AMultiply A by itself 100 times — diagonalization only helps for A²
BCompute PD¹⁰⁰P⁻¹, where D¹⁰⁰ is found by raising each diagonal entry to the 100th power
CRaise each entry of A to the 100th power
DRaise each eigenvalue to the 100th power to get the eigenvalues of A¹⁰⁰, but the full matrix cannot be recovered
The key payoff of diagonalization is Aⁿ = PDⁿP⁻¹. Since D is diagonal, Dⁿ is trivial — just raise each diagonal entry to the nth power. This reduces 100 full matrix multiplications to raising scalars to a power, then doing two matrix multiplications (with P and P⁻¹). Option D is close to true but incomplete — it correctly identifies the eigenvalues of A¹⁰⁰ but doesn't reconstruct the full matrix.
Question 2 Multiple Choice
Which condition is sufficient (but not necessary) to guarantee that an n × n matrix A is diagonalizable?
AAll n eigenvalues of A are distinct (no repeated eigenvalues)
BA is invertible (nonzero determinant)
CA is upper triangular
DA has all positive eigenvalues
Distinct eigenvalues guarantee diagonalizability because eigenvectors from distinct eigenvalues are always linearly independent, so you automatically get n linearly independent eigenvectors to form the columns of P. This condition is sufficient but not necessary — a matrix can still be diagonalizable with repeated eigenvalues, provided each eigenvalue's geometric multiplicity equals its algebraic multiplicity. Invertibility and triangular structure do not imply diagonalizability.
Question 3 True / False
A matrix with a repeated eigenvalue can seldom be diagonalized.
TTrue
FFalse
Answer: False
This is a common misconception. Repeated eigenvalues do not automatically prevent diagonalization. What matters is whether the geometric multiplicity of each eigenvalue (the dimension of its eigenspace) equals its algebraic multiplicity (how many times it appears as a root of the characteristic polynomial). If these match for every eigenvalue, the matrix is diagonalizable even with repeats.
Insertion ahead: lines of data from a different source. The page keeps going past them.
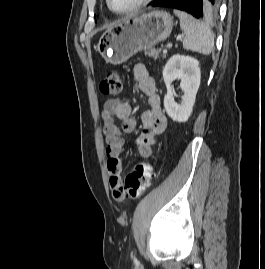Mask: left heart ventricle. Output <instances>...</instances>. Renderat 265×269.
I'll use <instances>...</instances> for the list:
<instances>
[{
  "instance_id": "b2bd125f",
  "label": "left heart ventricle",
  "mask_w": 265,
  "mask_h": 269,
  "mask_svg": "<svg viewBox=\"0 0 265 269\" xmlns=\"http://www.w3.org/2000/svg\"><path fill=\"white\" fill-rule=\"evenodd\" d=\"M115 10H125L134 6L140 0H110Z\"/></svg>"
}]
</instances>
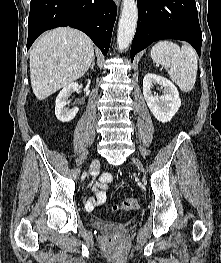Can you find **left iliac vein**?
Masks as SVG:
<instances>
[{"label": "left iliac vein", "mask_w": 221, "mask_h": 263, "mask_svg": "<svg viewBox=\"0 0 221 263\" xmlns=\"http://www.w3.org/2000/svg\"><path fill=\"white\" fill-rule=\"evenodd\" d=\"M132 162L133 164H135L139 169H142V164L140 163V161L136 158H132Z\"/></svg>", "instance_id": "4c4485c4"}]
</instances>
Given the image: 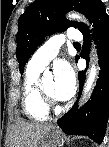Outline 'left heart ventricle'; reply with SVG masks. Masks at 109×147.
<instances>
[{
  "mask_svg": "<svg viewBox=\"0 0 109 147\" xmlns=\"http://www.w3.org/2000/svg\"><path fill=\"white\" fill-rule=\"evenodd\" d=\"M54 86H55L54 80L53 79H50V80H47L42 85V88H43V90L46 93H48L50 96H52L53 98H55V96H54Z\"/></svg>",
  "mask_w": 109,
  "mask_h": 147,
  "instance_id": "left-heart-ventricle-1",
  "label": "left heart ventricle"
}]
</instances>
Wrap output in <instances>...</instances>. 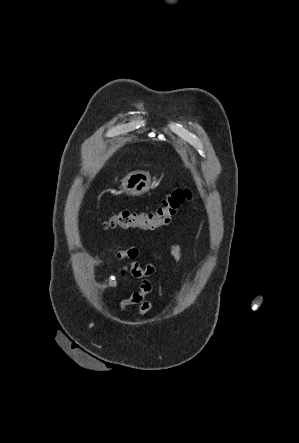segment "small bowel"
<instances>
[{
    "label": "small bowel",
    "mask_w": 299,
    "mask_h": 443,
    "mask_svg": "<svg viewBox=\"0 0 299 443\" xmlns=\"http://www.w3.org/2000/svg\"><path fill=\"white\" fill-rule=\"evenodd\" d=\"M170 251L175 259L177 265L183 260V255L181 253V248L178 243L172 242L170 244ZM140 255V250L136 246H130L126 249L119 250L116 253L118 260L128 259L127 262L121 269L120 274L124 276L129 273L132 278L139 281V288L132 292L127 298L120 302L121 309H125L128 306L136 305L138 306V313L140 316H144L150 312L154 304L146 299V296L151 293L153 285L149 280V277L156 271L157 265L154 263H149L145 266L140 265L137 262V258Z\"/></svg>",
    "instance_id": "small-bowel-1"
}]
</instances>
A non-diagonalizable example with a repeated eigenvalue is [[1,1],[0,1]] — its eigenspace for λ = 1 has dimension 1, but λ = 1 has algebraic multiplicity 2.
Question 4 True / False
If A = PDP⁻¹ where D is diagonal with entries λ₁, λ₂, …, λₙ, then A¹⁰ = PD¹⁰P⁻¹ where D¹⁰ has entries λ₁¹⁰, λ₂¹⁰, …, λₙ¹⁰.
TTrue
FFalse
Answer: True
This follows directly from the algebra of the factorization. A² = (PDP⁻¹)(PDP⁻¹) = PD(P⁻¹P)DP⁻¹ = PD²P⁻¹, because P⁻¹P = I. By induction, Aⁿ = PDⁿP⁻¹. For a diagonal matrix, raising it to a power just raises each diagonal entry to that power — there are no off-diagonal interactions. This is precisely what makes diagonalization computationally powerful.
Question 5 Short Answer
Explain in your own words why diagonalizing a matrix makes computing its powers far more efficient.
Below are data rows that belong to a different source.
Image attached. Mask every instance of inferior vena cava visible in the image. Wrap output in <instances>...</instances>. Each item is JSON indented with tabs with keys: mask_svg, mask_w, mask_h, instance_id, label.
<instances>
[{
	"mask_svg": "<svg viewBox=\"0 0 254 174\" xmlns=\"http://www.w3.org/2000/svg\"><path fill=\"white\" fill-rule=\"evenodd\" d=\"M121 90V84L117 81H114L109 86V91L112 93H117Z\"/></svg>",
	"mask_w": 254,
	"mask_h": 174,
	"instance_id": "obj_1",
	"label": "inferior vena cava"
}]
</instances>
Think about your answer, then reveal below.
Model answer: Diagonalization rewrites A = PDP⁻¹ where D is diagonal. Powers simplify as Aⁿ = PDⁿP⁻¹. Raising a diagonal matrix to a power is trivial — just raise each diagonal entry (an eigenvalue) to the nth power. This replaces n−1 full matrix multiplications with scalar exponentiation plus two fixed matrix multiplications.
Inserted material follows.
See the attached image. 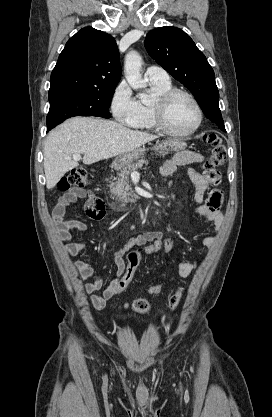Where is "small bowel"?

The key is that P and P⁻¹ cancel in the middle during repeated multiplication: (PDP⁻¹)(PDP⁻¹) = PD(P⁻¹P)DP⁻¹ = PD²P⁻¹. Once you see this cancellation, the formula Aⁿ = PDⁿP⁻¹ follows immediately. The deeper insight: in the eigenvector basis, A acts by simple scaling — each basis vector gets multiplied by its eigenvalue. Repeated application just multiplies the scale factors, which is why powers are trivial in this basis.